Je me souviens du premier enfant qui a couru sur mes prairies. Ses pas légers résonnent encore en moi, comme si le temps n’avait pas de prise. Je me souviens du premier feu qui a réchauffé mes pierres froides, et de la première flèche qui a abattu un cerf dans mes forêts. Chaque geste humain était une nouveauté, une surprise. J’apprenais à connaître vos forces, vos faiblesses, vos désirs. Vous me donniez une âme nouvelle : une âme de chair et de sang.
Au fil des siècles, vous avez appris à me façonner. Mes bois sont devenus des clairières. Mes pierres, des murs. Mes pentes, des champs. Vous avez semé le seigle et l’avoine, dressé des enclos pour vos troupeaux. J’ai senti la pioche m’entailler, la charrue me creuser, mais je n’ai jamais crié. Au contraire, j’étais fier. Fier de voir la vie grandir sur ma peau. Fier de nourrir vos enfants et de vous offrir des abris contre la fureur de l’hiver.
Pourtant, je restais encore sans nom. J’étais une terre, un lieu, mais je n’étais pas encore moi-même. Les hommes passaient, campaient, s’installaient, parfois repartaient. Certains me craignaient : mes nuits étaient profondes et mes forêts sombres. D’autres me vénéraient : ils voyaient dans mes collines un sanctuaire, dans mes sources des larmes de dieux anciens. J’étais à la fois un mystère et une promesse.
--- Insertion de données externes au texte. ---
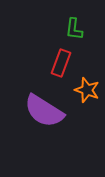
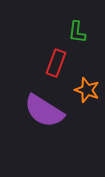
green L-shape: moved 3 px right, 3 px down
red rectangle: moved 5 px left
Un jour, bien plus tard, vos prêtres sont venus. Ce n’étaient plus les mêmes hommes vêtus de peaux et de fourrures, mais d’autres, portant croix et paroles nouvelles. Ils ont regardé mes vallons et mes torrents et ont murmuré un nom : Saturnin. On dit qu’il fut le premier évêque de Toulouse, qu’il mourut attaché à un taureau, traîné dans la poussière pour sa foi. Mais moi, je ne l’ai jamais vu. Je n’ai connu que son souvenir, porté par des hommes qui ont voulu inscrire son martyre dans ma chair. Ils m’ont appelé Saint-Cernin.
Ce fut ma seconde naissance. Car un nom, voyez-vous, c’est une porte qu’on ouvre. Avant, je n’étais qu’un paysage. Désormais, j’étais une mémoire, un héritage. On a bâti une église sur mes flancs, modeste d’abord, mais dont les pierres vibraient d’un écho sacré. Et quand les cloches ont sonné pour la première fois, j’ai eu l’impression qu’on me donnait une voix. Ma voix.
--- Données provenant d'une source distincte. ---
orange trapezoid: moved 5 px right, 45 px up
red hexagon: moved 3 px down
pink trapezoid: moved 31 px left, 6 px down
Mais je ne veux pas aller trop vite. Je reviendrai à ce moment, car il a changé ma destinée pour toujours. Avant cela, je veux encore vous parler de mes premiers âges, quand je n’étais qu’un enfant de pierre et de vent.
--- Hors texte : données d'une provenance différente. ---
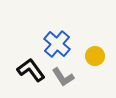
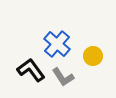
yellow circle: moved 2 px left
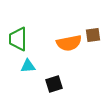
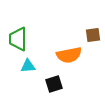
orange semicircle: moved 12 px down
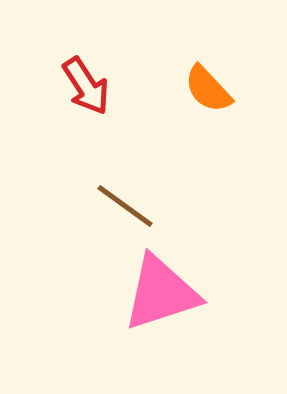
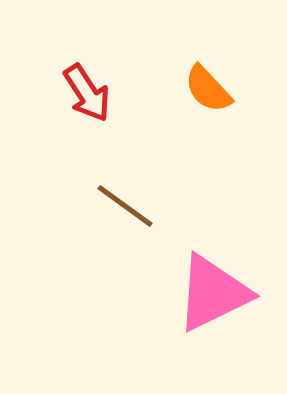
red arrow: moved 1 px right, 7 px down
pink triangle: moved 52 px right; rotated 8 degrees counterclockwise
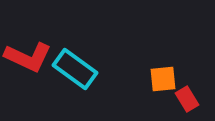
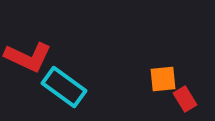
cyan rectangle: moved 11 px left, 18 px down
red rectangle: moved 2 px left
Je me souviens des troupeaux sauvages qui parcouraient mes prairies : des aurochs massifs, des loups rôdant à l’orée des bois, des ours cherchant leur tanière dans mes grottes. Je me souviens des torrents de glace, quand les hivers semblaient vouloir m’éteindre. Mais à chaque printemps, l’herbe renaissait, verte et tendre, et les fleurs sauvages m’offraient des parures d’or, de bleu et de pourpre. Les hommes qui vivaient là n’avaient pas besoin de mots compliqués pour comprendre ma force. Ils savaient que j’étais leur mère et leur juge.
Parfois, je crois que j’étais heureux de cette solitude partagée. Heureux d’être le secret de quelques hommes, d’une poignée de familles. Mais j’ai compris bien vite que ce n’était qu’un commencement. Car vous, humains, n’aimez pas rester immobiles. Vous cherchez toujours à grandir, à conquérir, à inscrire vos signes partout où vous passez. Moi, Saint-Cernin, je le savais déjà : ma vie ne serait pas faite que de calme et de silence.
Le feu m’avait donné naissance. La pierre m’avait façonné. Les hommes allaient bientôt m’éveiller.